I remember when I first started taking lessons: when my 17-year old violin teacher played me songs at the back of Book 2... she highlighted fourth fingers and was relentless with making me play, even when it hurt.

Then she graduated and I had the Discipline Man. He almost made me quit. I lost my love for violin under piles of scales, Schradieck exercises, etudes, and shifting. "Can you articulate that?" "Turn your wrist in," and "Show me your bow hold" were regular and frustrating parts of my violin life. I would go home and practice until the notes blurred on the page, and still my fourth finger refused to stay in position, my wrist still touched the violin where it shouldn't, and I was miserable. I hadn't even learned to play one real piece of music during that painful year.

But something was changing. I had a foundation. So the following year when I took lessons from a masters student, I flew through three books in six months. Fourth finger was no longer torture. I could execute a shift without overshooting. I could place my fingers exactly where they needed to be.

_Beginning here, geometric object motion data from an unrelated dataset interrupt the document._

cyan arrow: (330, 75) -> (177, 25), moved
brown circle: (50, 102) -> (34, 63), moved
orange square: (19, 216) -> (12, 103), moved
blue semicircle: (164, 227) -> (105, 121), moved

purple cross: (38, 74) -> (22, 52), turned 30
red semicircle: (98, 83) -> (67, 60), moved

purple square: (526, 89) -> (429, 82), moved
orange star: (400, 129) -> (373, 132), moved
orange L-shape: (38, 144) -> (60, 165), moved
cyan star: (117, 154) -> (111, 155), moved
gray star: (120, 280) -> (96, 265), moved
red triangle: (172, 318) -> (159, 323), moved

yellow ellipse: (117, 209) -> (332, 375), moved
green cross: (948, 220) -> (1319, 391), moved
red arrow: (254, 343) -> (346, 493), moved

After she left to continue her studies, I took up lessons with the man I still think of as my violin teacher. He showed me the metronome. And he knew I despised it... so he brought it to lessons. He knew that even though I tried to practice at home with it, I would get frustrated. So he hauled out his enormous ticking metronome, plopped it on the table, and played each piece, each exercise with me. And I heard my mistakes and corrected.

My scales were mostly perfect, my shifts were clean, and my articulation was clear.

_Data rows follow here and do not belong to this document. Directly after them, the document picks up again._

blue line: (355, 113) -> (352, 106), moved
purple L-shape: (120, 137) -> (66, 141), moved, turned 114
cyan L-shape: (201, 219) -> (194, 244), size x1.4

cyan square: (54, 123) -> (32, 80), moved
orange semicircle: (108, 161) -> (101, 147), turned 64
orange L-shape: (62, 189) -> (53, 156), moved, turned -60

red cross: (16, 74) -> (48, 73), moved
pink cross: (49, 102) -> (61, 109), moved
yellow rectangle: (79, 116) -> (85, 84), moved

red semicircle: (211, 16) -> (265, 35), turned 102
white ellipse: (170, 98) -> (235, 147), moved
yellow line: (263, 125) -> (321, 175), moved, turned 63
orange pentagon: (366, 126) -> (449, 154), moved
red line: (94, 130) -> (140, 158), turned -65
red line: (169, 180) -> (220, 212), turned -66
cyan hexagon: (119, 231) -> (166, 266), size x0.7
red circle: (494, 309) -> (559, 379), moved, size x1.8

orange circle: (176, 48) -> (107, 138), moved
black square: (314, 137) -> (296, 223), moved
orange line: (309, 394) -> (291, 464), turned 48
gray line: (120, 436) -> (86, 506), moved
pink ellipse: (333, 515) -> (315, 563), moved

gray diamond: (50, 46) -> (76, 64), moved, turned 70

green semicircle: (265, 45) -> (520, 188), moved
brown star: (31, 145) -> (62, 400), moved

My freshman year of college I was back to more scales, a different school of thought, but more practice than ever before.

And then, my violin journey came to a screeching halt. The closure of the music school brought an abrupt end to my music minor. And to music as any sort of continued career. I quit violin lessons, eventually dropped out of community orchestra, and stopped practicing.

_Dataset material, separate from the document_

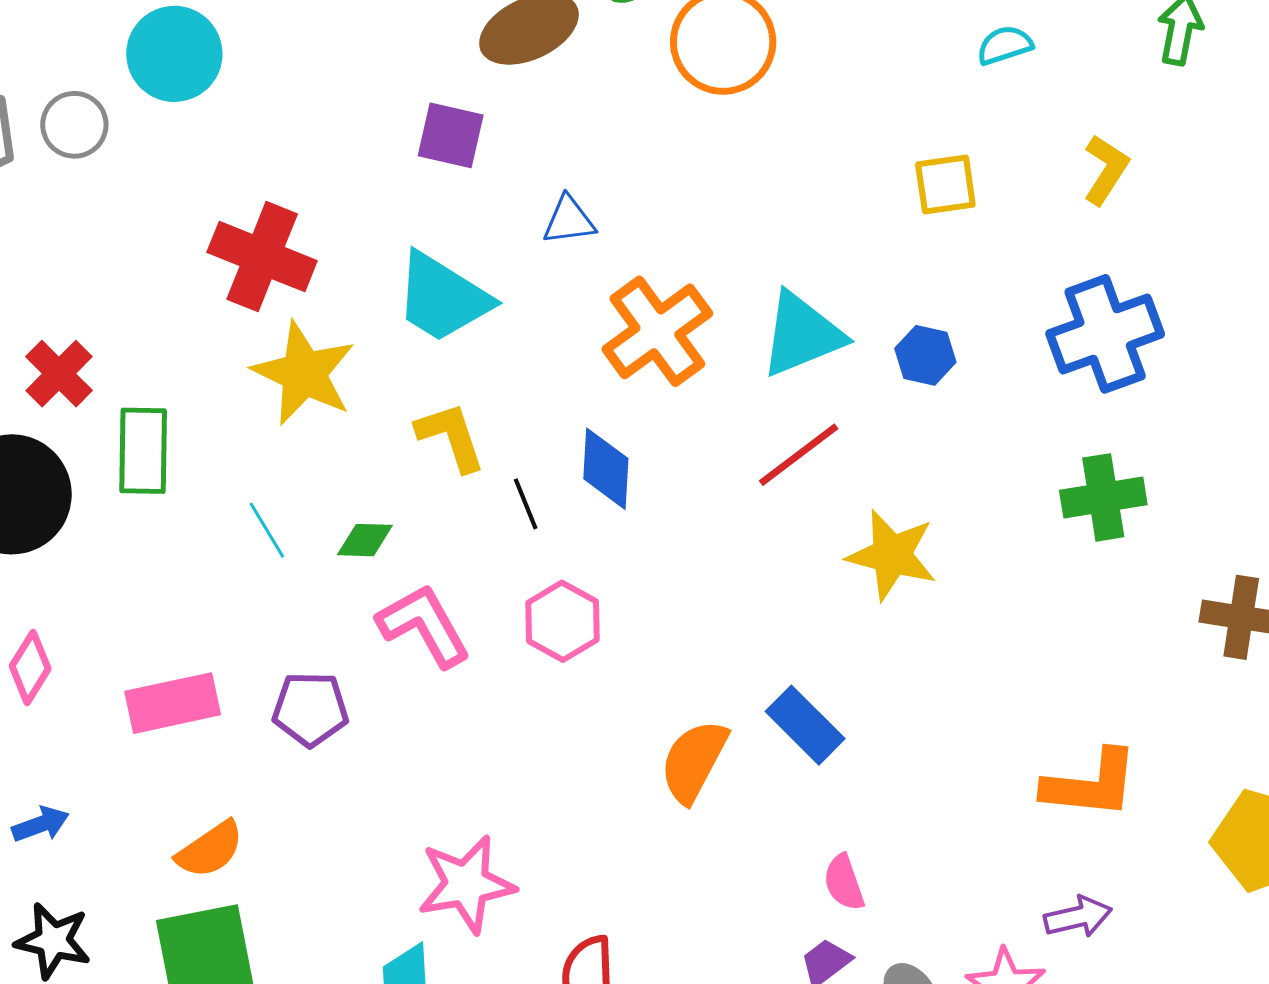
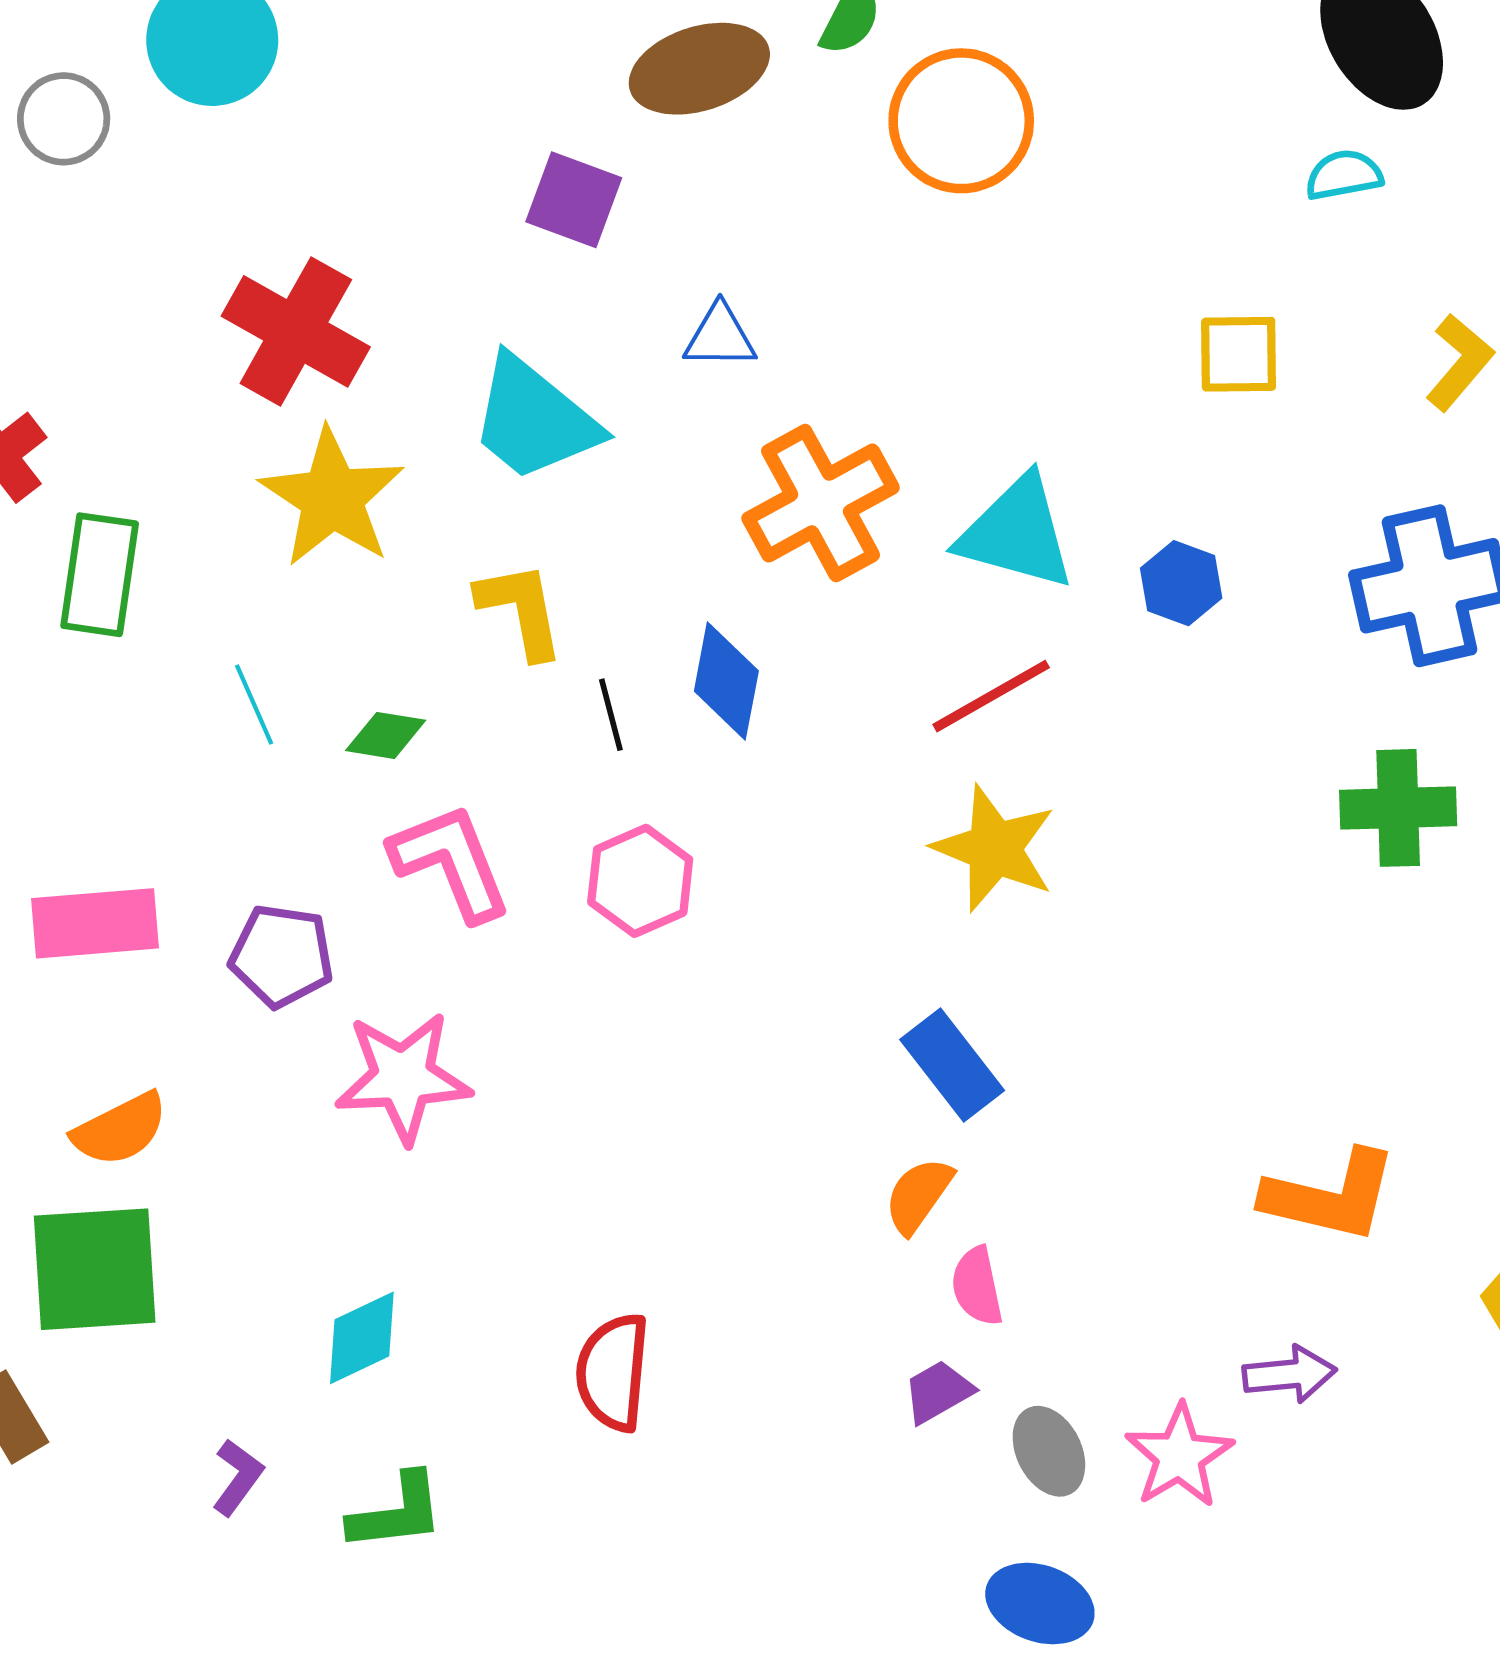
cyan triangle: (802, 334) -> (1017, 533), turned 30
yellow star: (892, 555) -> (994, 848), moved
orange semicircle: (694, 761) -> (919, 1195), moved, size x0.7
pink star: (466, 884) -> (403, 1077), moved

But now as I teach my students, I have had such a hunger for learning. For scales and arpeggios, etudes, and working toward a goal. I even miss my obnoxious metronome.

So Friday I came home from school. I dropped my bags by the door, headed straight to the back room for my music stand, and played scales and etudes and arpeggios until my fingers remembered their place, until my shifts were clean again, and the pieces I was working on were once again recognizable. I have a long way to go.

But discipline must start somewhere.

My lack of practice burnt me out. It made me unhappy. It felt like I was wasting the talents and skills I once had. Every day I left my violin at school, knowing I was forsaking the opportunity to practice, and to get better.

I don't want to have regrets about wasted lessons, wasted money, and wasted talent. I want to continue to learn, grow, and work toward becoming the best player I can, with or without lessons.

As much as I hated practicing scales and etudes, I realize that I have the skills literally at my fingertips, waiting to be summoned again because of the years of intense, rigorous practice. Of years of violin teachers who refused to let me just play the fun stuff. Of years of tears, and anger, and threatening to quit.

Because anything worth having is worth working for. 

Because discipline is hard work.

Because discipline takes time.




1 comment:

  1. The Discipline Man... can you articulate that?